Output the full listing exactly, character for character.
======
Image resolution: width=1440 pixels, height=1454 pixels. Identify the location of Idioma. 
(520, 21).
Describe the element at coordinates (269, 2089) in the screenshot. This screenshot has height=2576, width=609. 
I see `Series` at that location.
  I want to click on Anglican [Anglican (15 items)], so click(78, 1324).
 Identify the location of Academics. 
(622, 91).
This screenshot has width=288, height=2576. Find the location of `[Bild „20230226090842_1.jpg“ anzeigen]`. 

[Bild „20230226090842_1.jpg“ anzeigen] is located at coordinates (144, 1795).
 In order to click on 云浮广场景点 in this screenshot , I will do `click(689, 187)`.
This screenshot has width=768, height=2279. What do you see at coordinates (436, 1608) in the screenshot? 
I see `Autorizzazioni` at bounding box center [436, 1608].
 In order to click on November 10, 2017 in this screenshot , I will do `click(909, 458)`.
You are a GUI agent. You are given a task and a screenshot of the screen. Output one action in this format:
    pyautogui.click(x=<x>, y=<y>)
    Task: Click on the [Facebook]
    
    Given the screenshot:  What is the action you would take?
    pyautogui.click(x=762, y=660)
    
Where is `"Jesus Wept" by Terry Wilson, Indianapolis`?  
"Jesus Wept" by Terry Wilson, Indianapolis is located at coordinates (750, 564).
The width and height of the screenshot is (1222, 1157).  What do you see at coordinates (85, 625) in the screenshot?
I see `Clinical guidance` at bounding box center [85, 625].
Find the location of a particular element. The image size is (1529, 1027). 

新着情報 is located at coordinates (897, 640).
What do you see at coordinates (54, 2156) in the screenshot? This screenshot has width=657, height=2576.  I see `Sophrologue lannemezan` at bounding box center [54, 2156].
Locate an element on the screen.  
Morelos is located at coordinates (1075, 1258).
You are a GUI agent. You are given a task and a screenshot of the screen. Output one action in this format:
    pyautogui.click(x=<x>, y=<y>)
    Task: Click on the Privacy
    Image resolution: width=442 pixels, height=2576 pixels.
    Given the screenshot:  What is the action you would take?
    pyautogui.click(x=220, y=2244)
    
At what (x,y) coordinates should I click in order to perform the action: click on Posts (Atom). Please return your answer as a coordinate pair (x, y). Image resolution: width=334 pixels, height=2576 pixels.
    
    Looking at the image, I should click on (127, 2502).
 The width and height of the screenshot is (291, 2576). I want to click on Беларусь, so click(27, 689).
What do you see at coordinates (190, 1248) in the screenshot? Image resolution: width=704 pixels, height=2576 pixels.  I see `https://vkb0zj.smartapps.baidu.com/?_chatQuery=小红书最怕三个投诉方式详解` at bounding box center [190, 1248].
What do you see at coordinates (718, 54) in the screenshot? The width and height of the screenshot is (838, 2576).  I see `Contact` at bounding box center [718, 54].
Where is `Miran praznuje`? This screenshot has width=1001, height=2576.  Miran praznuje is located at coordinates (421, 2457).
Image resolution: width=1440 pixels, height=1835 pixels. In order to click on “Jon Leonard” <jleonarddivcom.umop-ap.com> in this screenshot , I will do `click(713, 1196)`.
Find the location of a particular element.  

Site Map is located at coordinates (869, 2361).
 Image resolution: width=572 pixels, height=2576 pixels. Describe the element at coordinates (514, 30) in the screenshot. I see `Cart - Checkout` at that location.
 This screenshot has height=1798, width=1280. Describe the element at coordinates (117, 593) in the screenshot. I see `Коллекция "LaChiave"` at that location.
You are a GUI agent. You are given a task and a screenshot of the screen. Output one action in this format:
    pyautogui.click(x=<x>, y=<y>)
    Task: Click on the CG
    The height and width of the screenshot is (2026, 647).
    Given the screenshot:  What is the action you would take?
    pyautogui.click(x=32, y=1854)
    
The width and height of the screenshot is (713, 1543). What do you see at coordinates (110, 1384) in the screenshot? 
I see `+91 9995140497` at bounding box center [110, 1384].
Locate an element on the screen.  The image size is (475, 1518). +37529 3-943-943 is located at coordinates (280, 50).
======
Solution for this exercise:
Image resolution: width=1440 pixels, height=1454 pixels. Identify the location of Idioma. 
(520, 21).
Describe the element at coordinates (269, 2089) in the screenshot. This screenshot has height=2576, width=609. 
I see `Series` at that location.
  I want to click on Anglican [Anglican (15 items)], so click(78, 1324).
 Identify the location of Academics. 
(622, 91).
This screenshot has width=288, height=2576. Find the location of `[Bild „20230226090842_1.jpg“ anzeigen]`. 

[Bild „20230226090842_1.jpg“ anzeigen] is located at coordinates (144, 1795).
 In order to click on 云浮广场景点 in this screenshot , I will do `click(689, 187)`.
This screenshot has width=768, height=2279. What do you see at coordinates (436, 1608) in the screenshot? 
I see `Autorizzazioni` at bounding box center [436, 1608].
 In order to click on November 10, 2017 in this screenshot , I will do `click(909, 458)`.
You are a GUI agent. You are given a task and a screenshot of the screen. Output one action in this format:
    pyautogui.click(x=<x>, y=<y>)
    Task: Click on the [Facebook]
    
    Given the screenshot:  What is the action you would take?
    pyautogui.click(x=762, y=660)
    
Where is `"Jesus Wept" by Terry Wilson, Indianapolis`?  
"Jesus Wept" by Terry Wilson, Indianapolis is located at coordinates (750, 564).
The width and height of the screenshot is (1222, 1157).  What do you see at coordinates (85, 625) in the screenshot?
I see `Clinical guidance` at bounding box center [85, 625].
Find the location of a particular element. The image size is (1529, 1027). 

新着情報 is located at coordinates (897, 640).
What do you see at coordinates (54, 2156) in the screenshot? This screenshot has width=657, height=2576.  I see `Sophrologue lannemezan` at bounding box center [54, 2156].
Locate an element on the screen.  
Morelos is located at coordinates (1075, 1258).
You are a GUI agent. You are given a task and a screenshot of the screen. Output one action in this format:
    pyautogui.click(x=<x>, y=<y>)
    Task: Click on the Privacy
    Image resolution: width=442 pixels, height=2576 pixels.
    Given the screenshot:  What is the action you would take?
    pyautogui.click(x=220, y=2244)
    
At what (x,y) coordinates should I click in order to perform the action: click on Posts (Atom). Please return your answer as a coordinate pair (x, y). Image resolution: width=334 pixels, height=2576 pixels.
    
    Looking at the image, I should click on (127, 2502).
 The width and height of the screenshot is (291, 2576). I want to click on Беларусь, so click(27, 689).
What do you see at coordinates (190, 1248) in the screenshot? Image resolution: width=704 pixels, height=2576 pixels.  I see `https://vkb0zj.smartapps.baidu.com/?_chatQuery=小红书最怕三个投诉方式详解` at bounding box center [190, 1248].
What do you see at coordinates (718, 54) in the screenshot? The width and height of the screenshot is (838, 2576).  I see `Contact` at bounding box center [718, 54].
Where is `Miran praznuje`? This screenshot has width=1001, height=2576.  Miran praznuje is located at coordinates (421, 2457).
Image resolution: width=1440 pixels, height=1835 pixels. In order to click on “Jon Leonard” <jleonarddivcom.umop-ap.com> in this screenshot , I will do `click(713, 1196)`.
Find the location of a particular element.  

Site Map is located at coordinates (869, 2361).
 Image resolution: width=572 pixels, height=2576 pixels. Describe the element at coordinates (514, 30) in the screenshot. I see `Cart - Checkout` at that location.
 This screenshot has height=1798, width=1280. Describe the element at coordinates (117, 593) in the screenshot. I see `Коллекция "LaChiave"` at that location.
You are a GUI agent. You are given a task and a screenshot of the screen. Output one action in this format:
    pyautogui.click(x=<x>, y=<y>)
    Task: Click on the CG
    The height and width of the screenshot is (2026, 647).
    Given the screenshot:  What is the action you would take?
    pyautogui.click(x=32, y=1854)
    
The width and height of the screenshot is (713, 1543). What do you see at coordinates (110, 1384) in the screenshot? 
I see `+91 9995140497` at bounding box center [110, 1384].
Locate an element on the screen.  The image size is (475, 1518). +37529 3-943-943 is located at coordinates (280, 50).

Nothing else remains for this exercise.